Data shown:

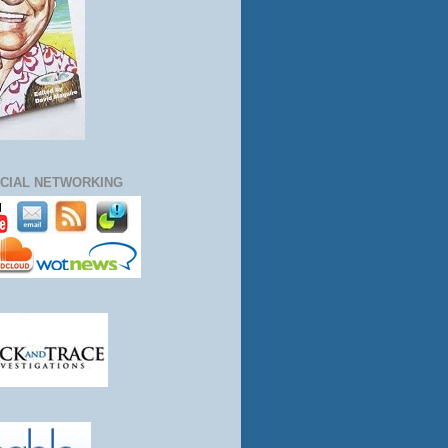
CIAL NETWORKING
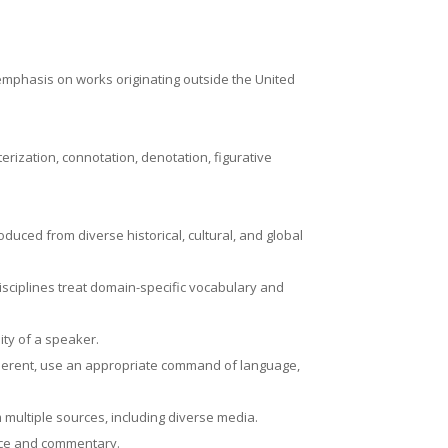
 emphasis on works originating outside the United
rization, connotation, denotation, figurative
oduced from diverse historical, cultural, and global
isciplines treat domain-specific vocabulary and
ity of a speaker.
oherent, use an appropriate command of language,
m multiple sources, including diverse media.
ence and commentary.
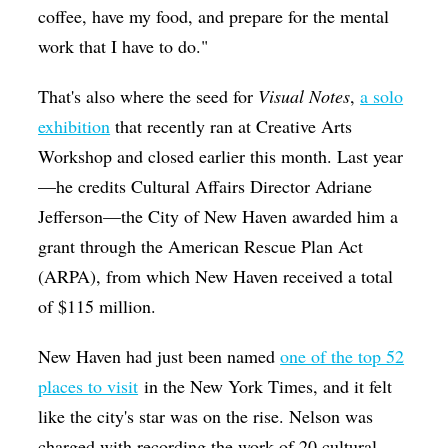
coffee, have my food, and prepare for the mental
work that I have to do."
That's also where the seed for
Visual Notes
,
a solo
exhibition
that recently ran
at Creative Arts
Workshop and closed earlier this month. Last year
—he credits Cultural Affairs Director Adriane
Jefferson—the City of New Haven awarded him a
grant through the American Rescue Plan Act
(ARPA), from which New Haven received a total
of $115 million.
New Haven had just been named
one of the top 52
places to visit
in the New York Times, and it felt
like the city's star was on the rise. Nelson was
charged with recording the work of 20 cultural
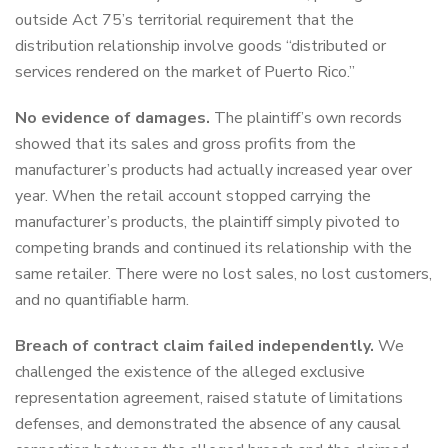
outside Act 75’s territorial requirement that the
distribution relationship involve goods “distributed or
services rendered on the market of Puerto Rico.”
No evidence of damages.
The plaintiff’s own records
showed that its sales and gross profits from the
manufacturer’s products had actually increased year over
year. When the retail account stopped carrying the
manufacturer’s products, the plaintiff simply pivoted to
competing brands and continued its relationship with the
same retailer. There were no lost sales, no lost customers,
and no quantifiable harm.
Breach of contract claim failed independently.
We
challenged the existence of the alleged exclusive
representation agreement, raised statute of limitations
defenses, and demonstrated the absence of any causal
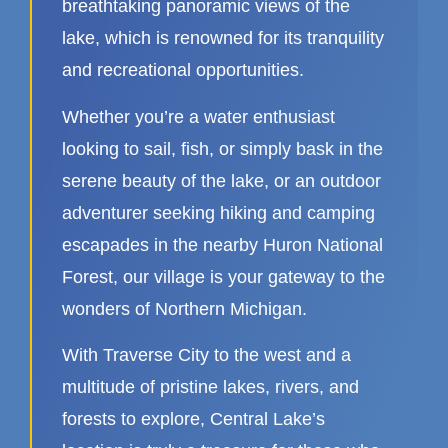
breathtaking panoramic views of the
lake, which is renowned for its tranquility
and recreational opportunities.
Whether you’re a water enthusiast
looking to sail, fish, or simply bask in the
serene beauty of the lake, or an outdoor
adventurer seeking hiking and camping
escapades in the nearby Huron National
Forest, our village is your gateway to the
wonders of Northern Michigan.
With Traverse City to the west and a
multitude of pristine lakes, rivers, and
forests to explore, Central Lake’s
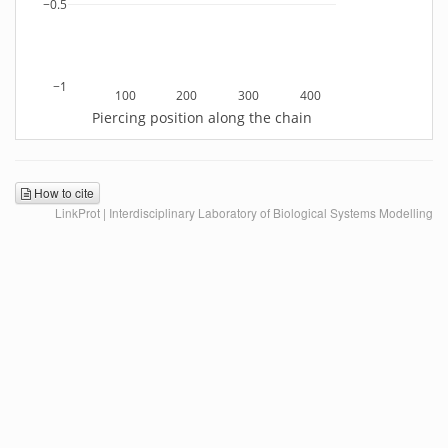
−0.5
−1
100
200
300
400
Piercing position along the chain
How to cite
LinkProt | Interdisciplinary Laboratory of Biological Systems Modelling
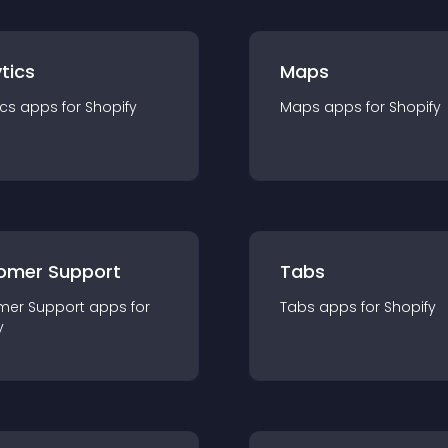
tics
Maps
ics
app
s for
Shopify
Maps
app
s for
Shopify
omer Support
Tabs
mer Support
app
s for
Tabs
app
s for
Shopify
y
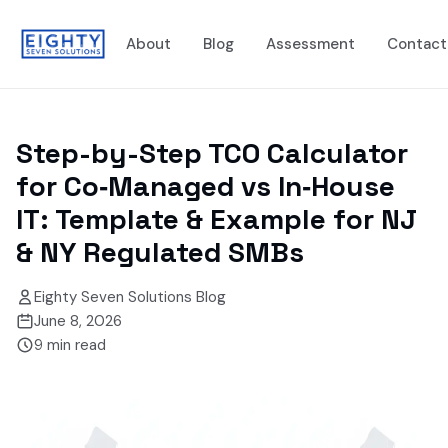
About
Blog
Assessment
Contact
Step-by-Step TCO Calculator
for Co‑Managed vs In‑House
IT: Template & Example for NJ
& NY Regulated SMBs
Eighty Seven Solutions Blog
June 8, 2026
9
min read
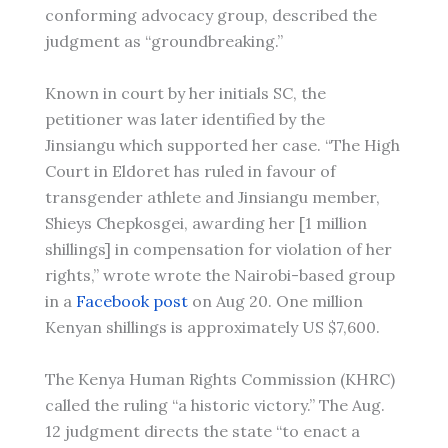
conforming advocacy group, described the
judgment as “groundbreaking.”
Known in court by her initials SC, the
petitioner was later identified by the
Jinsiangu which supported her case. “The High
Court in Eldoret has ruled in favour of
transgender athlete and Jinsiangu member,
Shieys Chepkosgei, awarding her [1 million
shillings] in compensation for violation of her
rights,” wrote wrote the Nairobi-based group
in a
Facebook post
on Aug 20. One million
Kenyan shillings is approximately US $7,600.
The Kenya Human Rights Commission (KHRC)
called the ruling “a historic victory.” The Aug.
12 judgment directs the state “to enact a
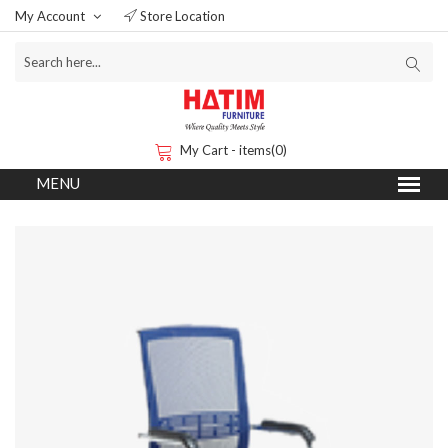
My Account
Store Location
My Cart - items(0)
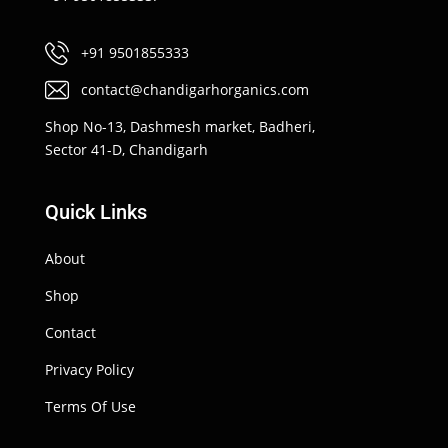
+91 9501855333
contact@chandigarhorganics.com
Shop No-13, Dashmesh market, Badheri,
Sector 41-D, Chandigarh
Quick Links
About
Shop
Contact
Privacy Policy
Terms Of Use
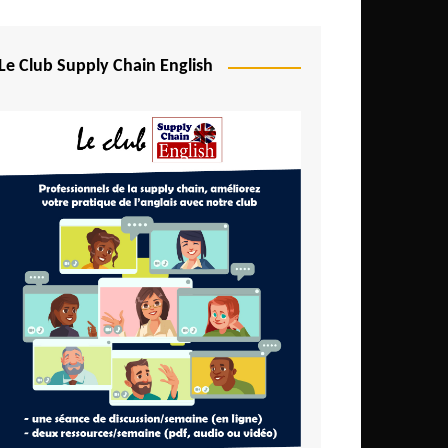
Djibouti
Egypt
Le Club Supply Chain English
Equatorial Guinea
Ethiopia
Gabon
Gambia
Ghana
Ivory Coast
Kenya
Lesotho
Liberia
Madagascar
Malawi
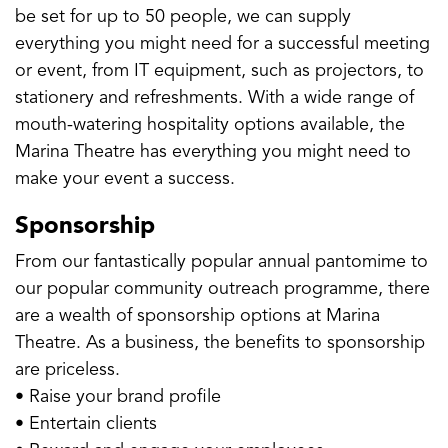
be set for up to 50 people, we can supply
everything you might need for a successful meeting
or event, from IT equipment, such as projectors, to
stationery and refreshments. With a wide range of
mouth-watering hospitality options available, the
Marina Theatre has everything you might need to
make your event a success.
Sponsorship
From our fantastically popular annual pantomime to
our popular community outreach programme, there
are a wealth of sponsorship options at Marina
Theatre. As a business, the benefits to sponsorship
are priceless.
• Raise your brand profile
• Entertain clients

Activity: Reproduce every line above as written, skipping pictures.

Finished exercise:
CIAL NETWORKING
 emphasis on works originating outside the United
rization, connotation, denotation, figurative
oduced from diverse historical, cultural, and global
isciplines treat domain-specific vocabulary and
ity of a speaker.
oherent, use an appropriate command of language,
m multiple sources, including diverse media.
ence and commentary.
coffee, have my food, and prepare for the mental
work that I have to do."
That's also where the seed for
Visual Notes
,
a solo
exhibition
that recently ran
at Creative Arts
Workshop and closed earlier this month. Last year
—he credits Cultural Affairs Director Adriane
Jefferson—the City of New Haven awarded him a
grant through the American Rescue Plan Act
(ARPA), from which New Haven received a total
of $115 million.
New Haven had just been named
one of the top 52
places to visit
in the New York Times, and it felt
like the city's star was on the rise. Nelson was
charged with recording the work of 20 cultural
outside Act 75’s territorial requirement that the
distribution relationship involve goods “distributed or
services rendered on the market of Puerto Rico.”
No evidence of damages.
The plaintiff’s own records
showed that its sales and gross profits from the
manufacturer’s products had actually increased year over
year. When the retail account stopped carrying the
manufacturer’s products, the plaintiff simply pivoted to
competing brands and continued its relationship with the
same retailer. There were no lost sales, no lost customers,
and no quantifiable harm.
Breach of contract claim failed independently.
We
challenged the existence of the alleged exclusive
representation agreement, raised statute of limitations
defenses, and demonstrated the absence of any causal
breathtaking panoramic views of the
lake, which is renowned for its tranquility
and recreational opportunities.
Whether you’re a water enthusiast
looking to sail, fish, or simply bask in the
serene beauty of the lake, or an outdoor
adventurer seeking hiking and camping
escapades in the nearby Huron National
Forest, our village is your gateway to the
wonders of Northern Michigan.
With Traverse City to the west and a
multitude of pristine lakes, rivers, and
forests to explore, Central Lake’s
−0.5
−1
100
200
300
400
Piercing position along the chain
How to cite
LinkProt | Interdisciplinary Laboratory of Biological Systems Modelling
tics
Maps
ics
app
s for
Shopify
Maps
app
s for
Shopify
omer Support
Tabs
mer Support
app
s for
Tabs
app
s for
Shopify
y
About
Blog
Assessment
Contact
Step-by-Step TCO Calculator
for Co‑Managed vs In‑House
IT: Template & Example for NJ
& NY Regulated SMBs
Eighty Seven Solutions Blog
June 8, 2026
9
min read
conforming advocacy group, described the
judgment as “groundbreaking.”
Known in court by her initials SC, the
petitioner was later identified by the
Jinsiangu which supported her case. “The High
Court in Eldoret has ruled in favour of
transgender athlete and Jinsiangu member,
Shieys Chepkosgei, awarding her [1 million
shillings] in compensation for violation of her
rights,” wrote wrote the Nairobi-based group
in a
Facebook post
on Aug 20. One million
Kenyan shillings is approximately US $7,600.
The Kenya Human Rights Commission (KHRC)
called the ruling “a historic victory.” The Aug.
12 judgment directs the state “to enact a
My Account
Store Location
My Cart - items(0)
+91 9501855333
contact@chandigarhorganics.com
Shop No-13, Dashmesh market, Badheri,
Sector 41-D, Chandigarh
Quick Links
About
Shop
Contact
Privacy Policy
Terms Of Use
Djibouti
Egypt
Le Club Supply Chain English
Equatorial Guinea
Ethiopia
Gabon
Gambia
Ghana
Ivory Coast
Kenya
Lesotho
Liberia
Madagascar
Malawi
be set for up to 50 people, we can supply
everything you might need for a successful meeting
or event, from IT equipment, such as projectors, to
stationery and refreshments. With a wide range of
mouth-watering hospitality options available, the
Marina Theatre has everything you might need to
make your event a success.
Sponsorship
From our fantastically popular annual pantomime to
our popular community outreach programme, there
are a wealth of sponsorship options at Marina
Theatre. As a business, the benefits to sponsorship
are priceless.
• Raise your brand profile
• Entertain clients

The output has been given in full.